A whole lot.
First of all, I have learned to appreciate airplanes, trains, Canada’s wild beauty, and Gordon Lightfoot. Considering Rod’s choice in music was almost a nonstarter for us making it to a second date, it’s an awfully good thing I have learned not only to live with but to love Gord’s poetic lyrics. And, I’m well aware of Rod’s sacrifices to attending my choices of rock concerts with his ear plugs in place. I do get a secret joy every time he whistles the refrain to my music choices though.
I have learned the true meaning of Respect.
I have never enjoyed this depth of respect from any other person—ever. While I am quite versed in establishing healthy boundaries in all parts of life, Rod and our marriage has not been where I needed them.
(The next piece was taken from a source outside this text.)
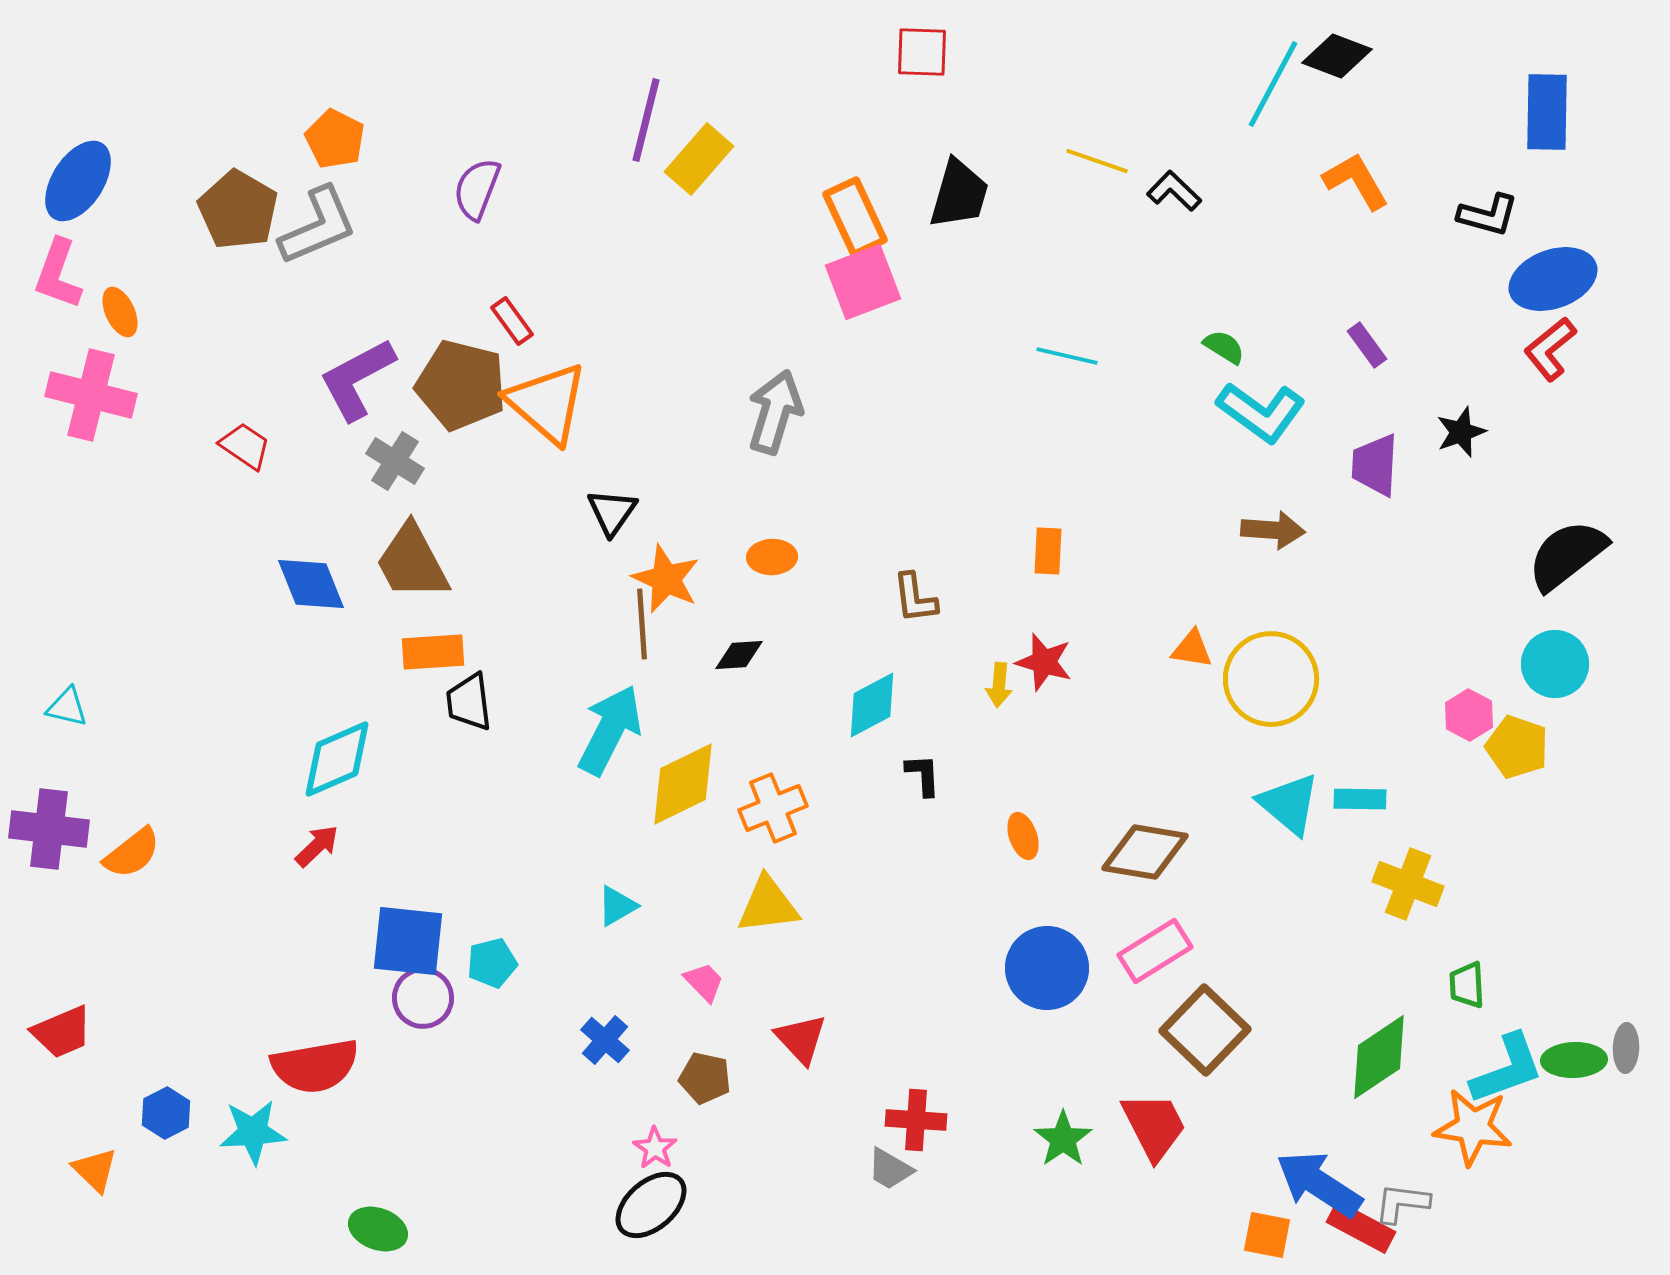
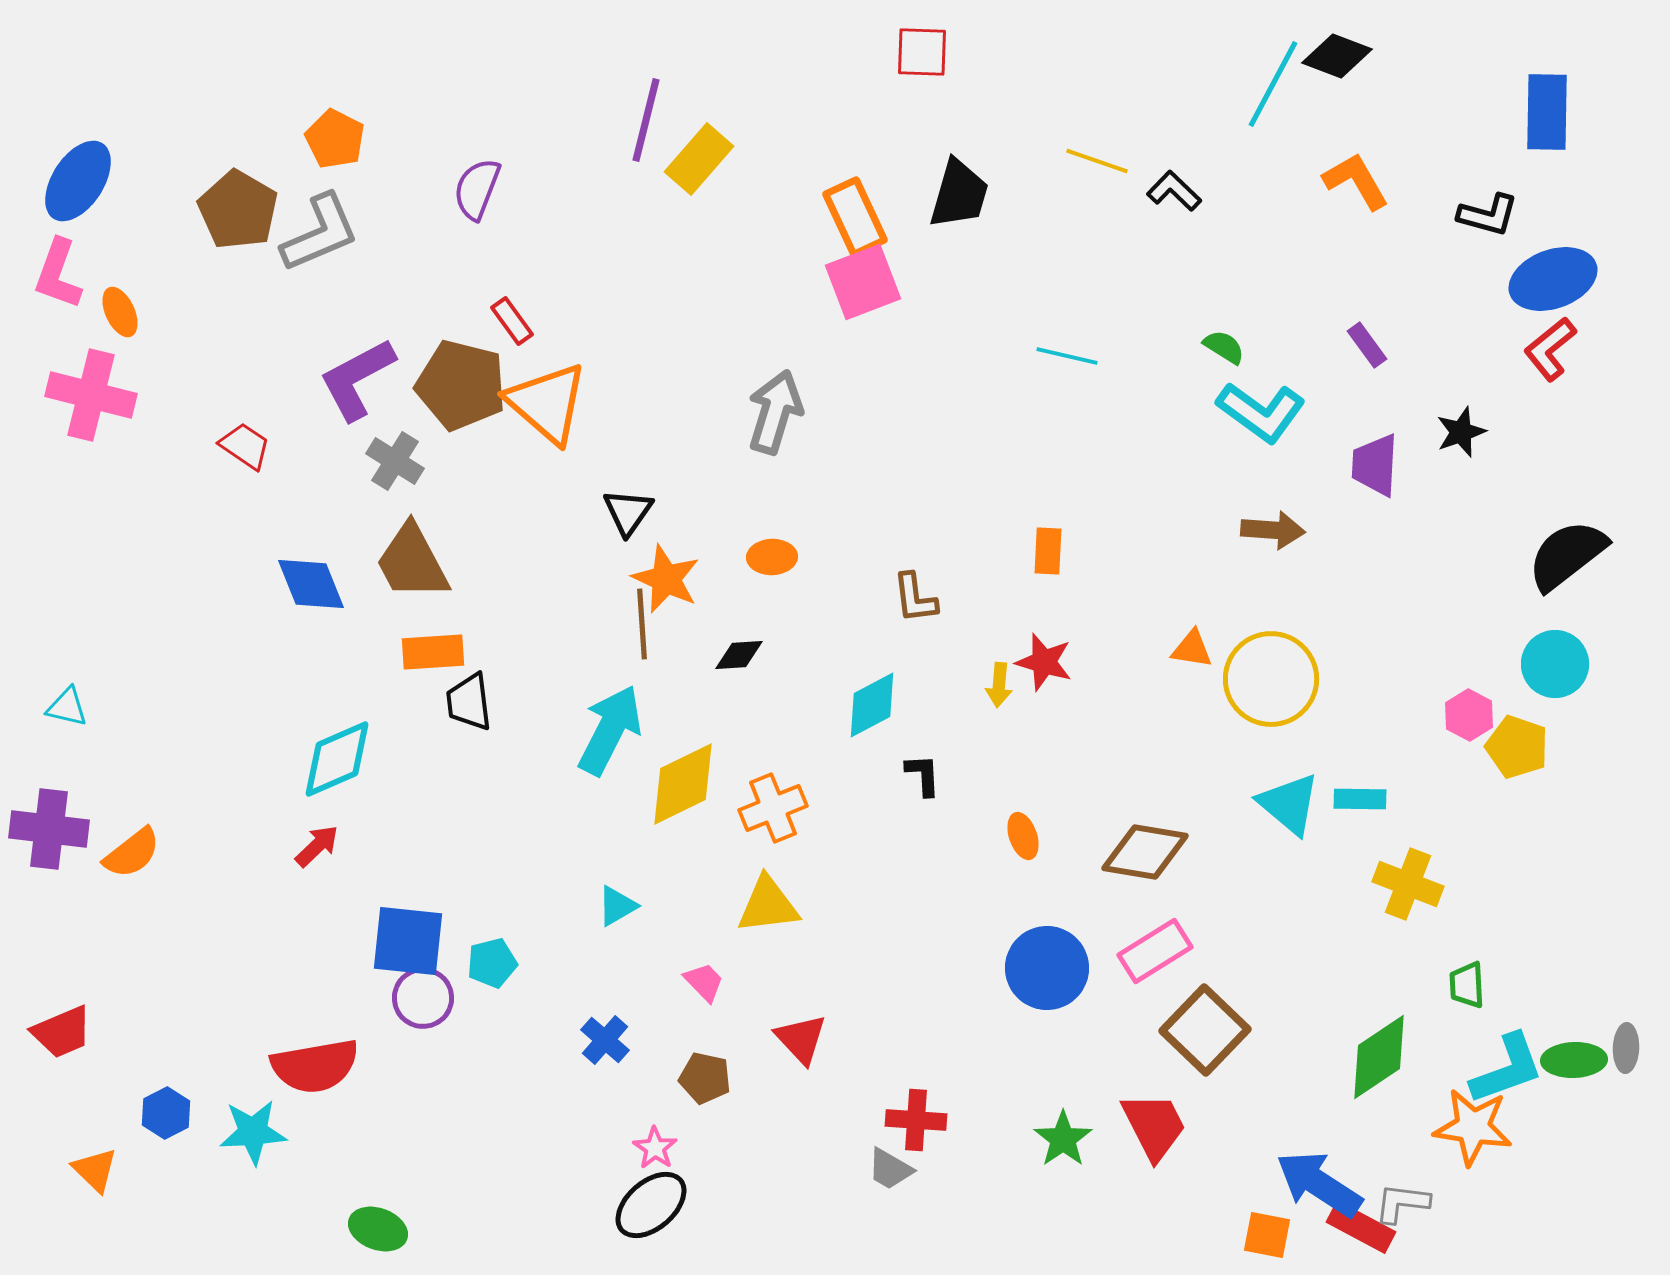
gray L-shape at (318, 226): moved 2 px right, 7 px down
black triangle at (612, 512): moved 16 px right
He is masterful at knowing how much to hold me tight to feel safe, secure and loved, yet loosely enough that I can spread my wings and grow.
I also greatly admire Rod’s masculinity, his strength of character, his firmness of conviction and wholesome values, Rod’s depth of empathy, and his unforced generosity, his quietness that balances my chatter.
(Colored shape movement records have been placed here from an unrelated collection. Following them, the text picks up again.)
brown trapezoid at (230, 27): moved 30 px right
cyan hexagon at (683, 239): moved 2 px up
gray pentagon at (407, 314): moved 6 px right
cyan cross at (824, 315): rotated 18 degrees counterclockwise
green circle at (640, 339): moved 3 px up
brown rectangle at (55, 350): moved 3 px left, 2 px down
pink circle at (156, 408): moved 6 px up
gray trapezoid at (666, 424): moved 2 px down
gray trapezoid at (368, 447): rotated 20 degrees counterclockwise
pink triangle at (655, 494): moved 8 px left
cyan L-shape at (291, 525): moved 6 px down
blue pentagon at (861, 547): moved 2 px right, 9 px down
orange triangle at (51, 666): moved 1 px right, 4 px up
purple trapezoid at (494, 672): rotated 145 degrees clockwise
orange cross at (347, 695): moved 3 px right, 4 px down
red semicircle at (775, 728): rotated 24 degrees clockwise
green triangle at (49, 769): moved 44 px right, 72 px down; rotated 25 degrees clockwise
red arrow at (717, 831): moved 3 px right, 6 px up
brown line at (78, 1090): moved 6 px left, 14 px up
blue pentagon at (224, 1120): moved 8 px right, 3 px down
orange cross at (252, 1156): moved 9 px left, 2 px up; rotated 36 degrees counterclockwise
Looking back over the last ten years, being a stay-at-home mom was bitter sweet and to deny it would be a lie. I chose to have more kids for Rod who had none of his own. Having been a single working mom, I knew I didn’t want to have more children just to put them in daycare this time. So I stayed home. Despite all of my baggage and issues around loss of income and loss of my career-woman identity that I had to work through—and eventually did—I completely appreciate the sacrifice Rod made by working his ass off in the military at a job that took more away from him than any man should have to give. All of the abundance our family currently enjoys, all of the financial security Rod has arranged for our old-age, are Rod’s doing. He has been the consummate provider and I am overwhelmed with gratitude.
It may not always be apparent to those who don’t know us that my two oldest girls are Rod’s step-daughters, because they are his daughters in his heart. Over the last 10 years they became the closest thing to biological as humanly possible. He has wanted the best for Sarah and to shelter her from pain as much as I do, and Vicky’s future weighs as heavily on him as it does on me. I can’t tell you how much it means to a mom for her husband to love her children.
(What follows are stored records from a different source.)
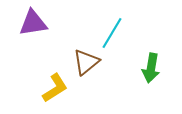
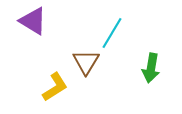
purple triangle: moved 2 px up; rotated 40 degrees clockwise
brown triangle: rotated 20 degrees counterclockwise
yellow L-shape: moved 1 px up
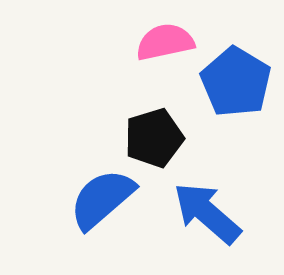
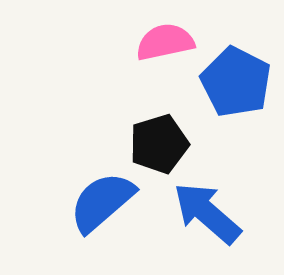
blue pentagon: rotated 4 degrees counterclockwise
black pentagon: moved 5 px right, 6 px down
blue semicircle: moved 3 px down
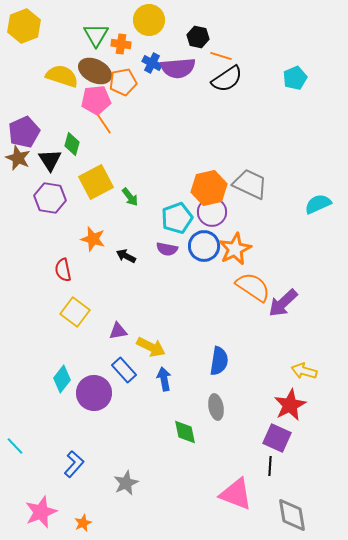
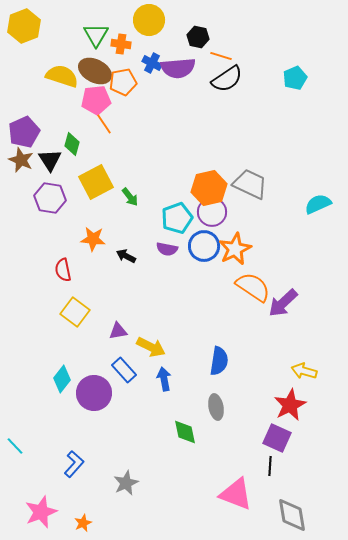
brown star at (18, 158): moved 3 px right, 2 px down
orange star at (93, 239): rotated 10 degrees counterclockwise
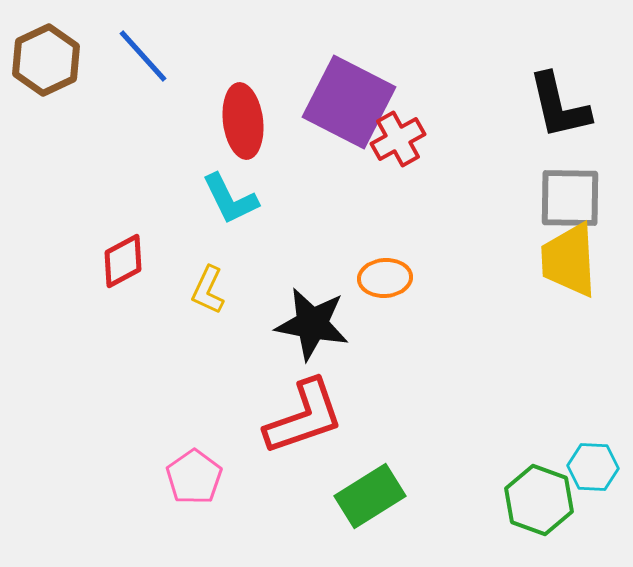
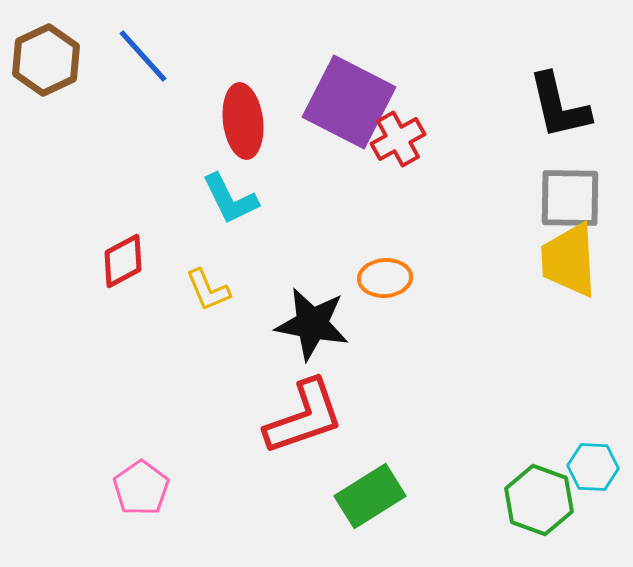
yellow L-shape: rotated 48 degrees counterclockwise
pink pentagon: moved 53 px left, 11 px down
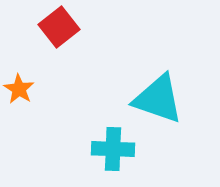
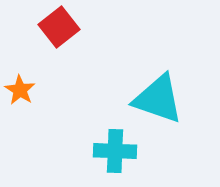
orange star: moved 1 px right, 1 px down
cyan cross: moved 2 px right, 2 px down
What can I say that will help someone starting out in their marriage? Essentially, the old adage about communication is true. The only time we fight is when I don’t tell Rod the full story and he fills in the blanks with an active imagination and the wrong stuff. Or, when I am insecure and expect Rod to read my mind and reassure me.
I have learned the only way to stay connected is to be completely open, vulnerable, honest, and to be willing to accept the warts and farts, because he is as human as I am, he is as fallible as I am, and as utterly gifted with potential as I am.
I am so happy to be going through this journey with Rod by my side, and I look forward to celebrating many more decades together.